洞の入口に着けた荷車の前、老師はそう言い首を振った。
「儂はいつでもここにおる。チェ・ヨン、またおいで」
「はい」
「儂の言葉を忘れるな」
「はい」
「弟子に」
「いえ」
俺は即座に、首を振った。
「煩悩だらけ故」
振られたこの首を見ながら、老師が大きく笑んだ。
「そうじゃな、まだまだ悟りには程遠い」
「はい」

三人に支えられ荷台へと乗り込んだところで、老師は俺を見る。
「無理はするな。札で抑えたが、深い業が残した傷じゃ。
癒すまでには時間もかかろう」
重いその声に、俺は頷いた。

満たせぬ欲が残した傷。あの方を護れず負った傷。
それでも乗り越える。あの方が戻る時、心配させる訳にはいかん。
「大丈夫です」

あの方が戻ると知っている限り。
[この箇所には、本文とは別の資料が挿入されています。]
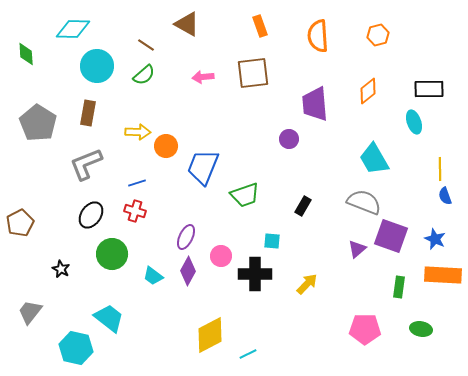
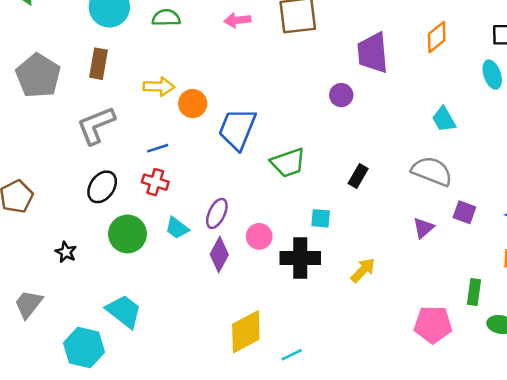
green semicircle: (144, 75) -> (166, 18), turned -140
cyan trapezoid: (374, 159) -> (444, 119), size x0.7
purple square: (391, 236) -> (464, 212), size x0.6
cyan trapezoid: (153, 276) -> (177, 228), moved
green rectangle: (399, 287) -> (474, 292), moved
この懐に天界の薬瓶がある限り。
此度はその瓶に思い出を詰めながら、俺はその帰りを待ち続ける。
一日に千回でも思い出し、万回でも願いながら。

荷台の藁の上に乗せられた俺の体を、トクマンとチホが両側から動かぬようにしっかり支える。
俺を乗せ終えたシウルが、御者台へと回り腰掛ける。

老師が頷く中、馬に曳かれて荷車が動き出す。

荷車はすぐに木立を抜けて、明るい空の下へと進み出た。
空を見るのは久々だ。
最後に見上げた青い空、落ちて来た雨を思い出す。
「隊長、大丈夫ですか」
空を見上げる俺に、トクマンがそう声を掛ける。
「ああ」
「実は」
トクマンは言い淀みながら
「医仙はどこにもおられず、おそらく、天界に」
「知っている」

天を向いたまま、それだけ答える。
「・・・え」
俺の返答に、トクマンとチホが同時に呟いた。
そして御者台からシウルがこちらを振り向く。
「知ってたのか、旦那」

そのシウルの声に
「前を向け」
俺はそう言って目を閉じる。
「府院君だけが、天門前で事切れていたのを見つけました」
トクマンが続けてそう呟いた。
「そうか」

あの方を追いかける事はなかったのが救いだ。それだけに安堵しわずかに息を吐く。
「テマナに頼んで北方の国境隊と共に、遺体回収を。それで良かったですか」
その声に俺は頷く。
「よく決めた」

お前の肚の裡は判る。今までを考えればその亡骸を踏みつけても足りぬほど憎かったろうに。
「それでこそ、逝った奴らも報われる」
「・・・はい」
トクマンの声が、わずかに震える。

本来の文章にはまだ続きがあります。